#### Data extract:
★ ★ ★ ★ ★

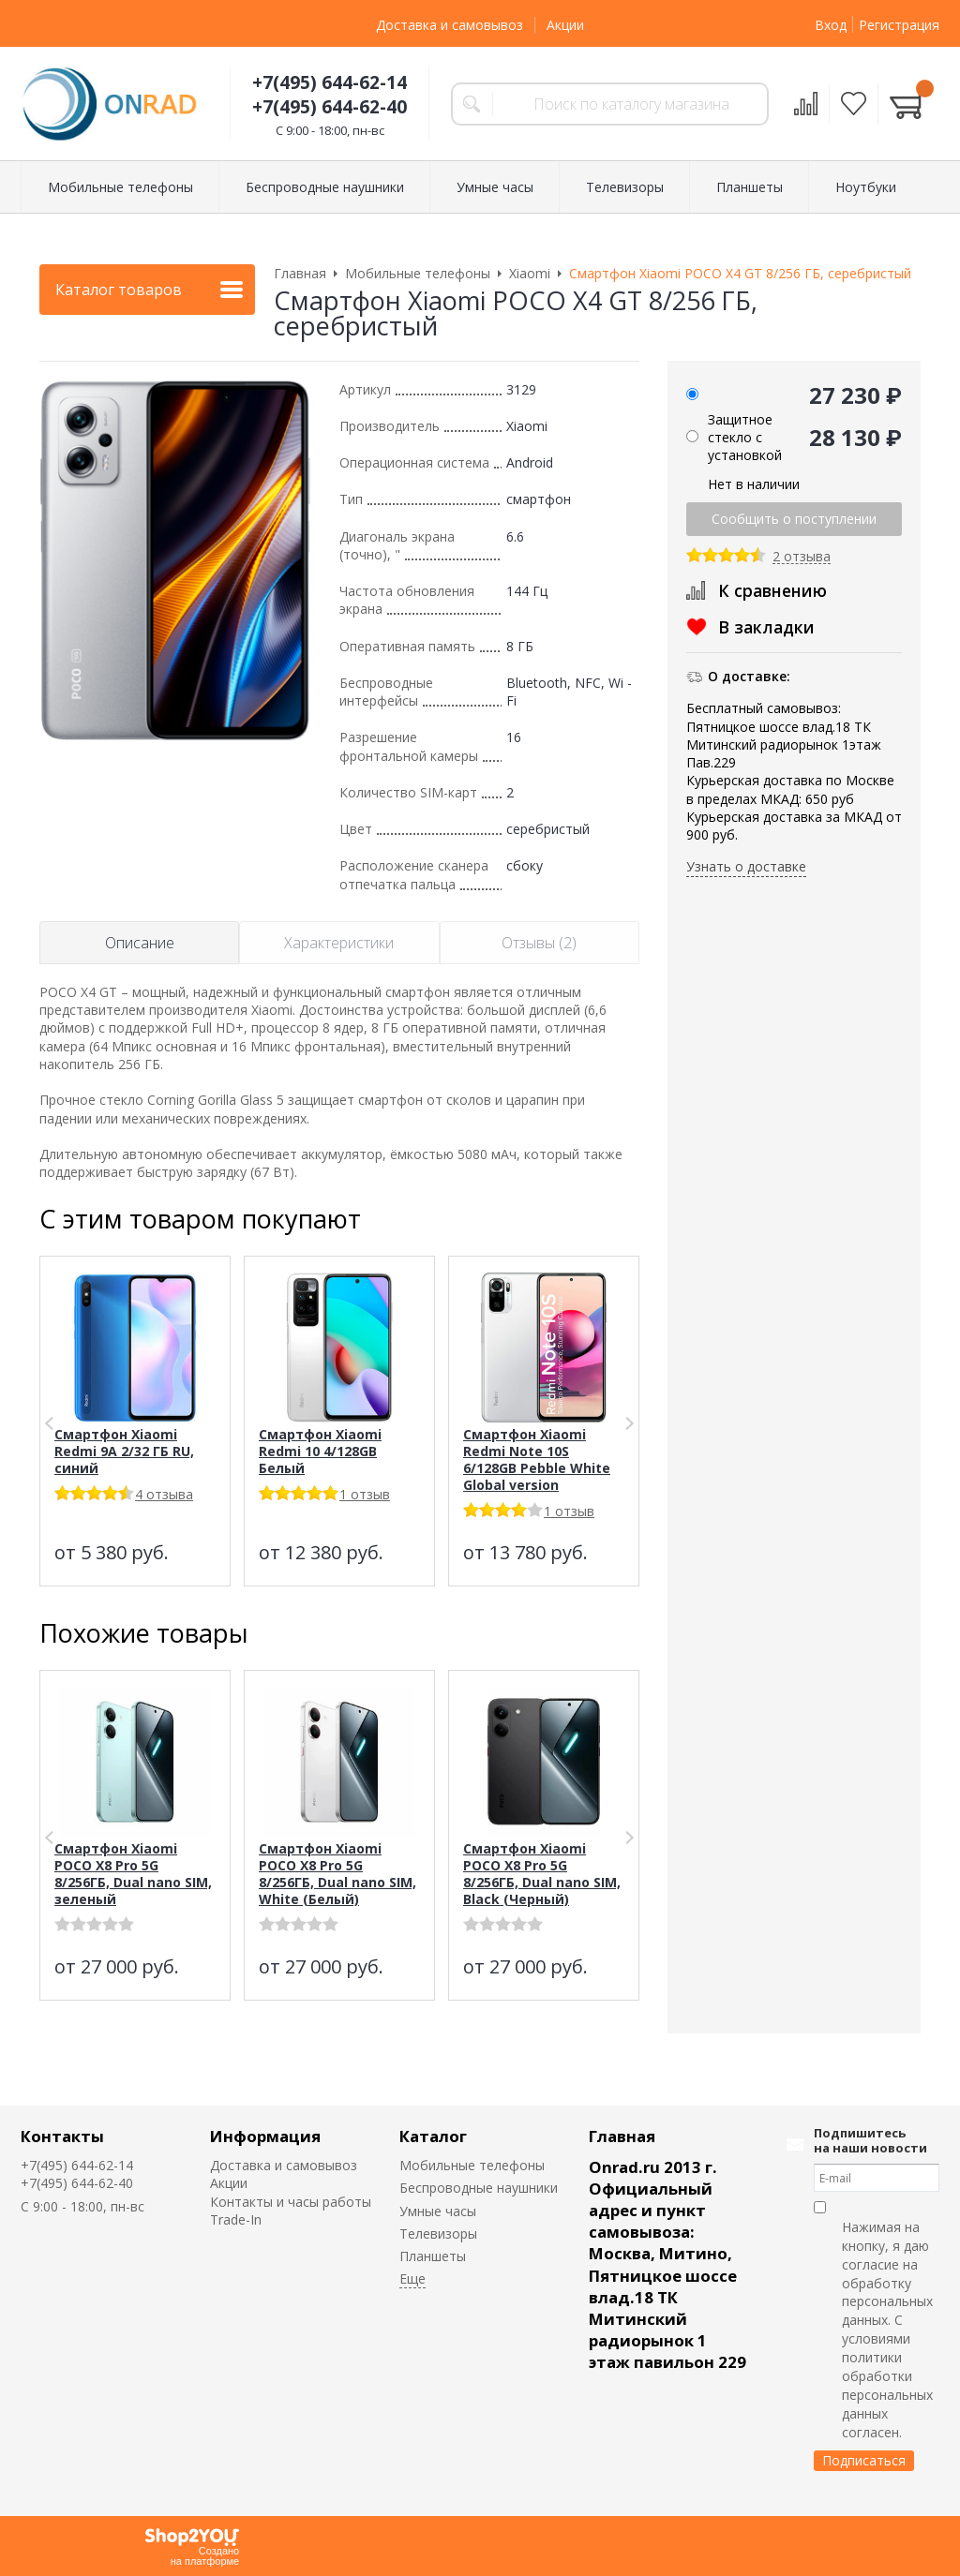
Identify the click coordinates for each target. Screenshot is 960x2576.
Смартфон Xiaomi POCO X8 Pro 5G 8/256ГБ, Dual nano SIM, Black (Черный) (542, 1873)
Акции (565, 25)
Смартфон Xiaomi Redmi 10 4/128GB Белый (320, 1451)
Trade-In (236, 2219)
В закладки (766, 627)
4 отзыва (164, 1494)
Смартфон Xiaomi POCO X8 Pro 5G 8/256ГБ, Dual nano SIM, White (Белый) (337, 1873)
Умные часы (437, 2211)
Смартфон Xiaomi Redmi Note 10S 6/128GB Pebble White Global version (536, 1459)
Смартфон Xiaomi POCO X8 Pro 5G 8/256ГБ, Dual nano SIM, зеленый (133, 1873)
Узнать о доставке (746, 866)
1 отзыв (364, 1494)
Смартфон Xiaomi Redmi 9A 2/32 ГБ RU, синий (124, 1451)
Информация (265, 2136)
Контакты (62, 2136)
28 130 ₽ (855, 437)
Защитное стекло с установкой (745, 437)
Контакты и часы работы (290, 2202)
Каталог (433, 2136)
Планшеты (432, 2256)
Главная (622, 2136)
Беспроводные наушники (478, 2187)
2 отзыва (801, 557)
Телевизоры (438, 2233)
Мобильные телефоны (472, 2165)
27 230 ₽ (855, 395)
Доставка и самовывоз (449, 25)
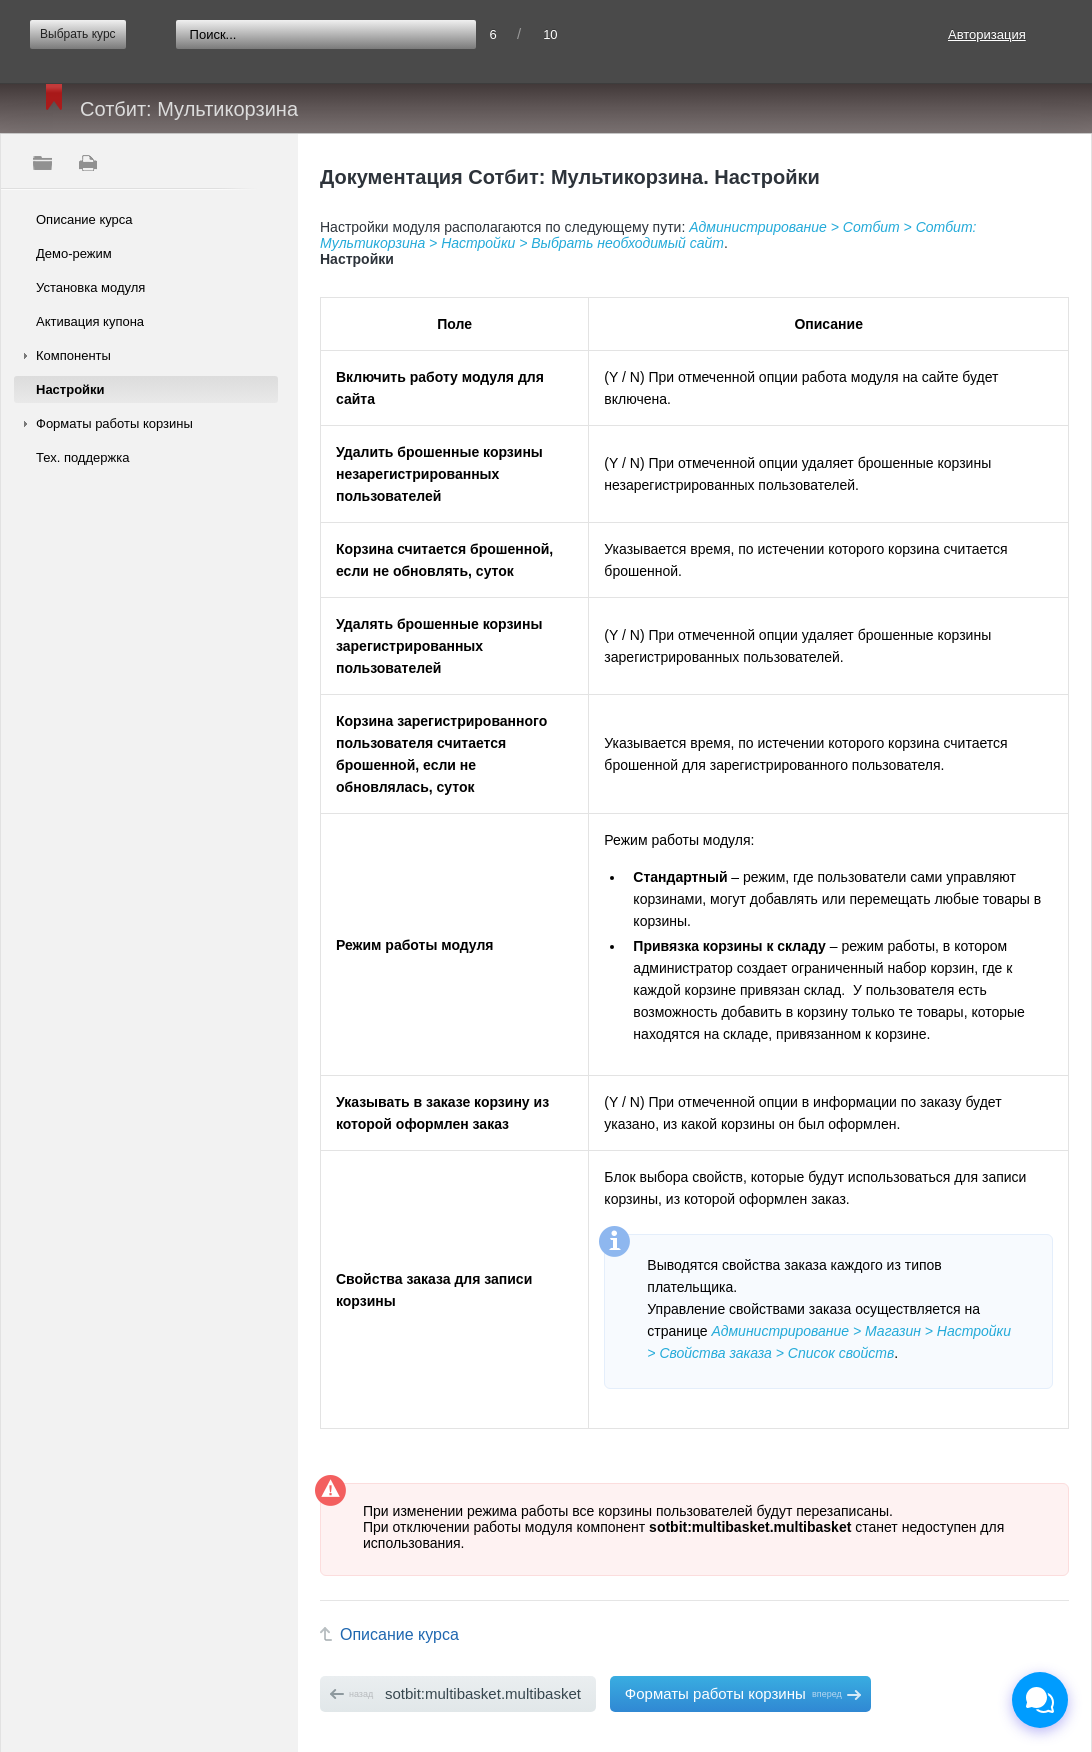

★ ★ ★ ★ ★

#### Instructions to follow:
From the entries above, copy each line holding "Redmi".

#### Task result:
Смартфон Xiaomi Redmi 10 4/128GB Белый (320, 1451)
Смартфон Xiaomi Redmi Note 10S 6/128GB Pebble White Global version (536, 1459)
Смартфон Xiaomi Redmi 9A 2/32 ГБ RU, синий (124, 1451)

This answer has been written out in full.